# Task
Could the listing below be returned exactly, with its pictures left out?

# Records provided
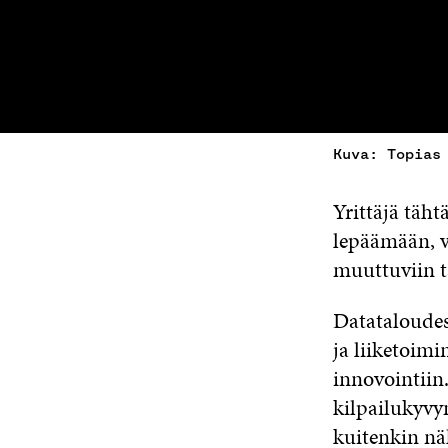
Kuva: Topias
Yrittäjä täht
lepäämään, v
muuttuviin ta
Datataloudes
ja liiketoim
innovointiin
kilpailukyvy
kuitenkin nä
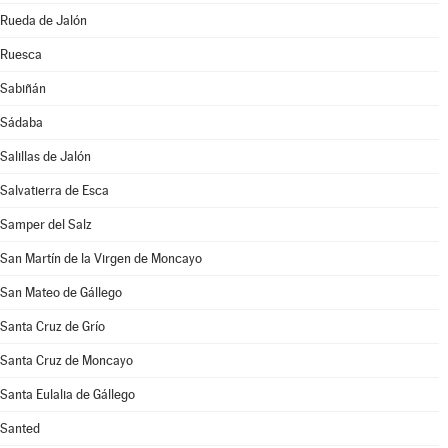
Rueda de Jalón
Ruesca
Sabiñán
Sádaba
Salillas de Jalón
Salvatierra de Esca
Samper del Salz
San Martín de la Virgen de Moncayo
San Mateo de Gállego
Santa Cruz de Grío
Santa Cruz de Moncayo
Santa Eulalia de Gállego
Santed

# Expected answer
Kuva: Topias
Yrittäjä täht
lepäämään, v
muuttuviin ta
Datataloudes
ja liiketoim
innovointiin
kilpailukyvy
kuitenkin nä
Rueda de Jalón
Ruesca
Sabiñán
Sádaba
Salillas de Jalón
Salvatierra de Esca
Samper del Salz
San Martín de la Virgen de Moncayo
San Mateo de Gállego
Santa Cruz de Grío
Santa Cruz de Moncayo
Santa Eulalia de Gállego
Santed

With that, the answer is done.